John Tinker of ThinkEquity Partners is forecasting earnings of $2.34 a share for Google in 2005 while Marianne Wolk of Susquehanna Financial Group estimates Google will earn $2.48 a share next year. Martin Pyykkonen with Janco Partners has an earnings target of $2.50 a share.
At the offering price of $85 a share, Google had a P/E of 35 times the $2.44 average of these three estimates. At its closing price, Google's multiple increased to 41.
But Yahoo!, by way of comparison, is trading at nearly 60 times 2005 consensus earnings estimates of 47 cents a share.
Google's opening day gain was a bit stronger than many had expected and Tinker attributed that to some of Google's biggest venture capital backers, Kleiner Perkins Caufield & Byers and Sequoia Capital, saying in a filing Wednesday they had decided to not sell any of their stake to the public.
Some confidence restored
Tinker said this restored some confidence in the company because venture capitalists were showing a willingness to hold on to the stock, apparently due to its long-term growth potential, instead of immediately cashing out in the IPO.
"It was the right message. This was a very messy process but when you cut through all the noise, this is an awesome company," Tinker said.

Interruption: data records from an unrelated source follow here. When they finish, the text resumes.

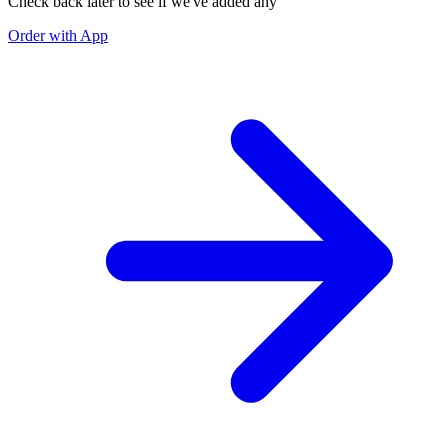
Check back later to see if we've added any
Order with App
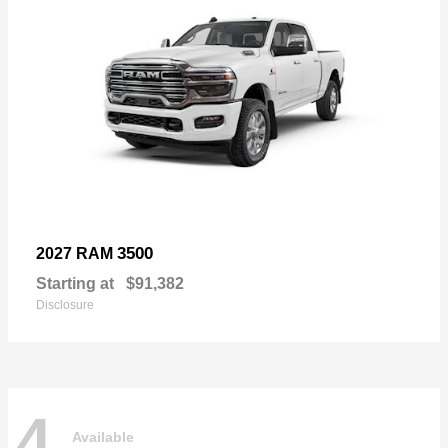
3500
2027 RAM
Starting at
$91,382
Disclosure
4
Available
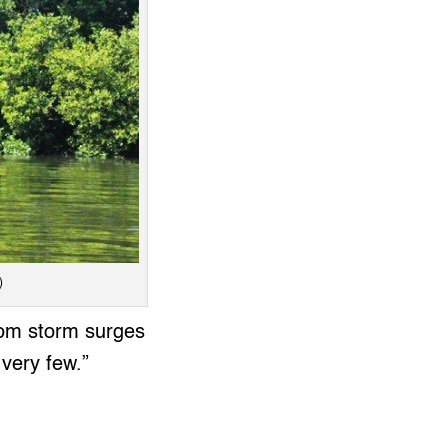
)
from storm surges
 very few.”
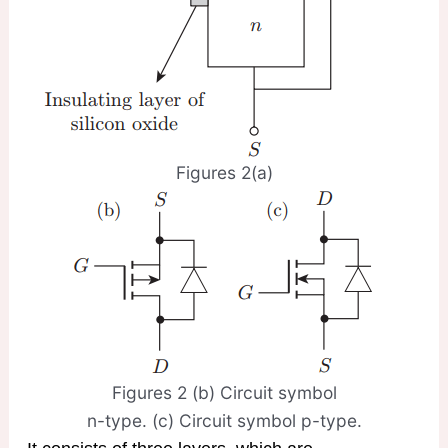
Figures 2(a)
Figures 2 (b) Circuit symbol
n-type. (c) Circuit symbol p-type.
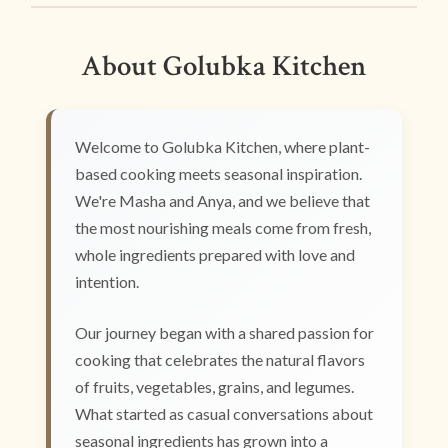
About Golubka Kitchen
Welcome to Golubka Kitchen, where plant-
based cooking meets seasonal inspiration.
We're Masha and Anya, and we believe that
the most nourishing meals come from fresh,
whole ingredients prepared with love and
intention.
Our journey began with a shared passion for
cooking that celebrates the natural flavors
of fruits, vegetables, grains, and legumes.
What started as casual conversations about
seasonal ingredients has grown into a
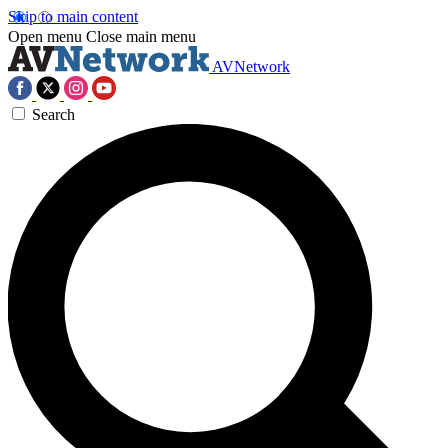
Skip to main content
Open menu
Close main menu
AVNetwork
Search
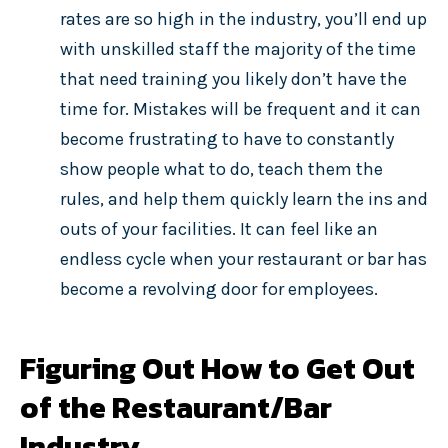
rates are so high in the industry, you’ll end up
with unskilled staff the majority of the time
that need training you likely don’t have the
time for. Mistakes will be frequent and it can
become frustrating to have to constantly
show people what to do, teach them the
rules, and help them quickly learn the ins and
outs of your facilities. It can feel like an
endless cycle when your restaurant or bar has
become a revolving door for employees.
Figuring Out How to Get Out
of the Restaurant/Bar
Industry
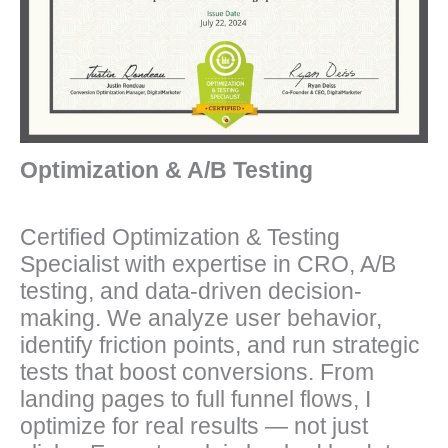
Optimization & A/B Testing
Certified Optimization & Testing
Specialist with expertise in CRO, A/B
testing, and data-driven decision-
making. We analyze user behavior,
identify friction points, and run strategic
tests that boost conversions. From
landing pages to full funnel flows, I
optimize for real results — not just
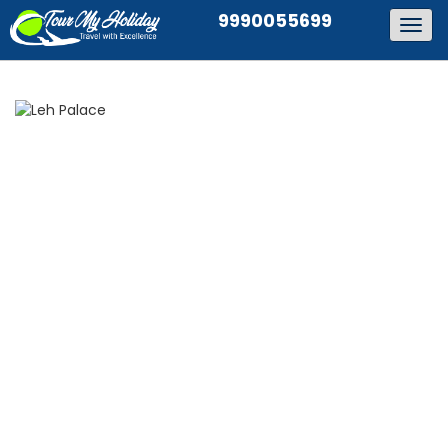
9990055699
Togg
navig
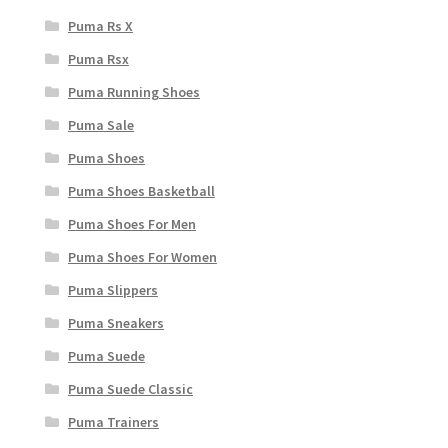
Puma Rs X
Puma Rsx
Puma Running Shoes
Puma Sale
Puma Shoes
Puma Shoes Basketball
Puma Shoes For Men
Puma Shoes For Women
Puma Slippers
Puma Sneakers
Puma Suede
Puma Suede Classic
Puma Trainers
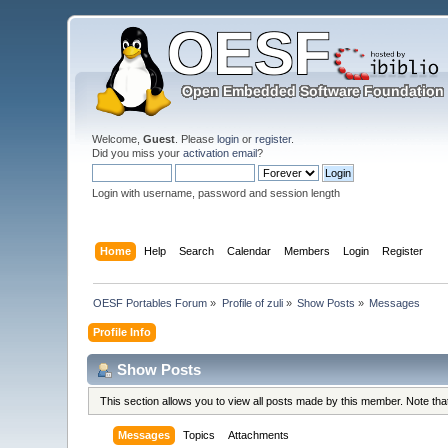
Welcome,
Guest
. Please
login
or
register
.
Did you miss your
activation email
?
Login with username, password and session length
Home
Help
Search
Calendar
Members
Login
Register
OESF Portables Forum
»
Profile of zuli
»
Show Posts
»
Messages
Profile Info
Show Posts
This section allows you to view all posts made by this member. Note th
Messages
Topics
Attachments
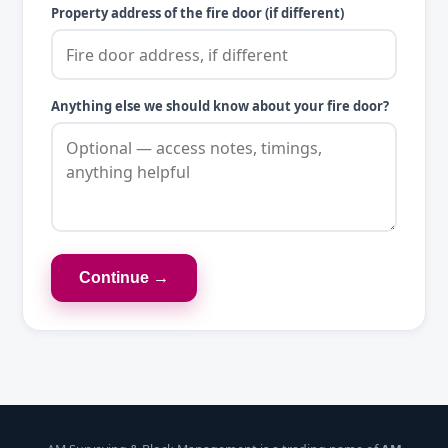
Property address of the fire door (if different)
Anything else we should know about your fire door?
Continue →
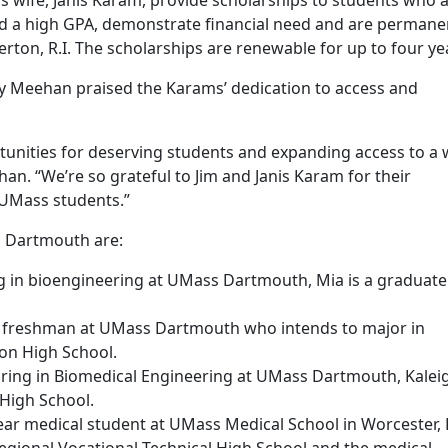
 wife, Janis Karam, provide scholarships to students who 
ld a high GPA, demonstrate financial need and are permane
rton, R.I. The scholarships are renewable for up to four ye
y Meehan praised the Karams’ dedication to access and
tunities for deserving students and expanding access to a 
an. “We’re so grateful to Jim and Janis Karam for their
UMass students.”
s Dartmouth are:
ing in bioengineering at UMass Dartmouth, Mia is a graduate
g freshman at UMass Dartmouth who intends to major in
ton High School.
joring in Biomedical Engineering at UMass Dartmouth, Kaleig
High School.
ear medical student at UMass Medical School in Worcester, 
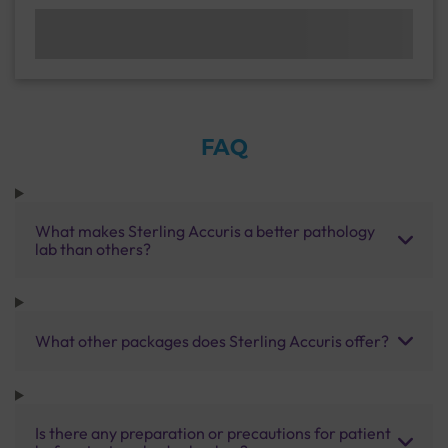
FAQ
What makes Sterling Accuris a better pathology
lab than others?
What other packages does Sterling Accuris offer?
Is there any preparation or precautions for patient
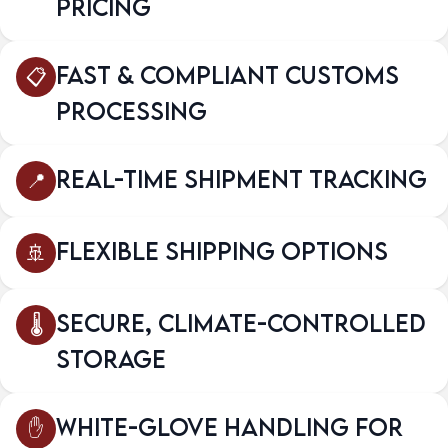
Pricing
Fast & Compliant Customs
Processing
Real-Time Shipment Tracking
Flexible Shipping Options
Secure, Climate-Controlled
Storage
White-Glove Handling for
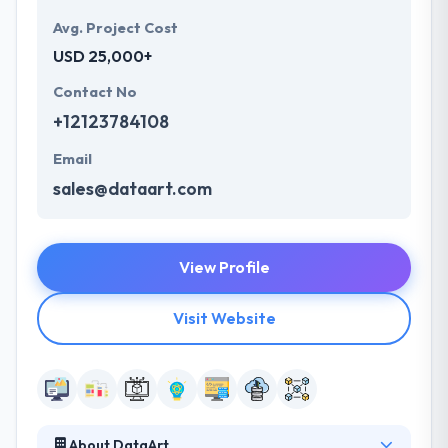
Avg. Project Cost
USD 25,000+
Contact No
+12123784108
Email
sales@dataart.com
View Profile
Visit Website
About DataArt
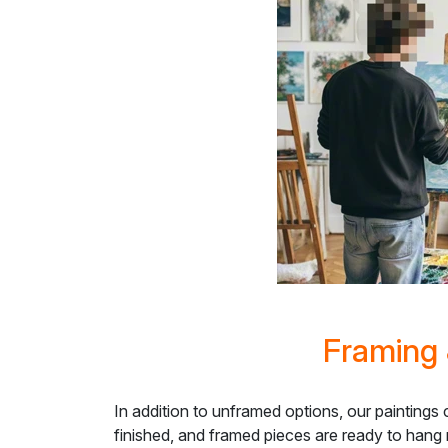
Framing 
In addition to unframed options, our paintings
finished, and framed pieces are ready to hang 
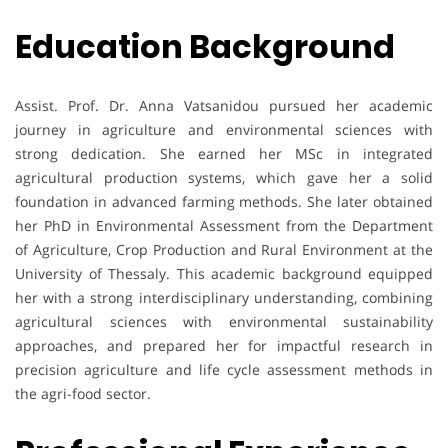
Education Background
Assist. Prof. Dr. Anna Vatsanidou pursued her academic
journey in agriculture and environmental sciences with
strong dedication. She earned her MSc in integrated
agricultural production systems, which gave her a solid
foundation in advanced farming methods. She later obtained
her PhD in Environmental Assessment from the Department
of Agriculture, Crop Production and Rural Environment at the
University of Thessaly. This academic background equipped
her with a strong interdisciplinary understanding, combining
agricultural sciences with environmental sustainability
approaches, and prepared her for impactful research in
precision agriculture and life cycle assessment methods in
the agri-food sector.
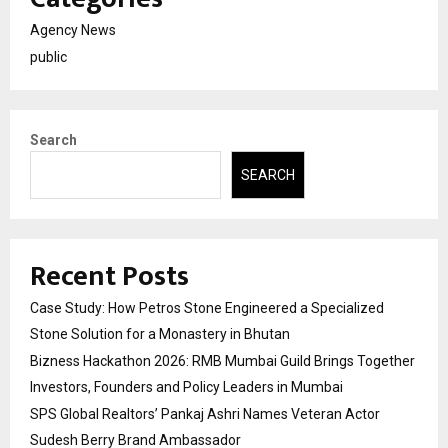
Agency News
public
Search
SEARCH
Recent Posts
Case Study: How Petros Stone Engineered a Specialized
Stone Solution for a Monastery in Bhutan
Bizness Hackathon 2026: RMB Mumbai Guild Brings Together
Investors, Founders and Policy Leaders in Mumbai
SPS Global Realtors’ Pankaj Ashri Names Veteran Actor
Sudesh Berry Brand Ambassador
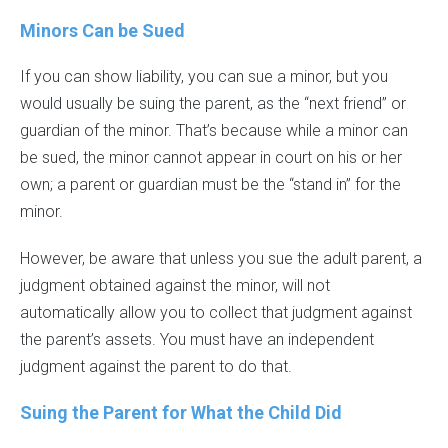
Minors Can be Sued
If you can show liability, you can sue a minor, but you
would usually be suing the parent, as the “next friend” or
guardian of the minor. That’s because while a minor can
be sued, the minor cannot appear in court on his or her
own; a parent or guardian must be the “stand in” for the
minor.
However, be aware that unless you sue the adult parent, a
judgment obtained against the minor, will not
automatically allow you to collect that judgment against
the parent’s assets. You must have an independent
judgment against the parent to do that.
Suing the Parent for What the Child Did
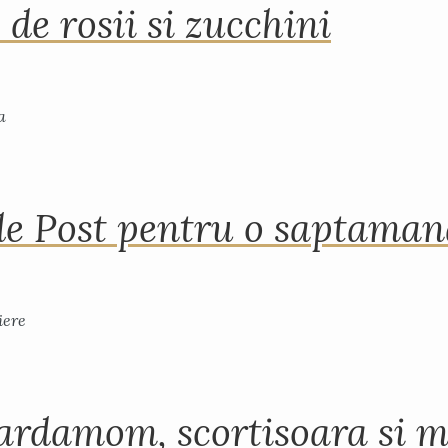
 de rosii si zucchini
de Post pentru o saptama
ardamom, scortisoara si m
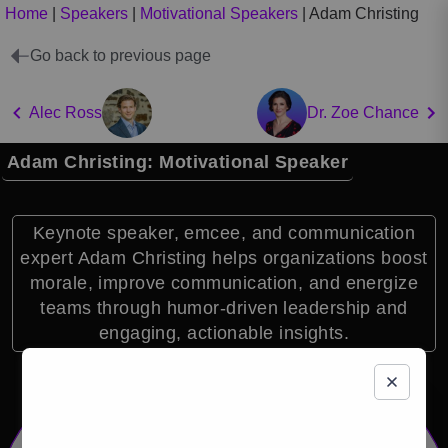
Home
|
Speakers
|
Motivational Speakers
|
Adam Christing
Go back to previous page
Alec Ross
Dr. Zoe Chance
Adam Christing: Motivational Speaker
Keynote speaker, emcee, and communication
expert Adam Christing helps organizations boost
morale, improve communication, and energize
teams through humor-driven leadership and
engaging, actionable insights.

Still, even with the drastically reduced valuation, there was some skepticism about whether Google should be a buy.
"It's still expensive at these levels," said Will Dunbar, managing director with Core Capital Partners, a venture capital firm with no stake in Google.
"There will be substantial competition in the near future and that's one of the things that gives me pause about the price."
Janco's Pyykkonen adds that he was hearing it was difficult for traders interested in short-selling Google to find shares to borrow from the banks and brokers involved in the auction.
Short sellers borrow stock and quickly sell it with the hopes of buying it back later at a lower price. So there could be some pent-up bearish demand for Google, Pyykkonen said.
And according to an informal poll on CNN/Money, 85 percent of more than 23,000 respondents said that they did not plan on buying shares of Google once it began trading.
Analysts quoted in this story do not own shares of Google or other companies mentioned and their firms have no banking relationships with the companies.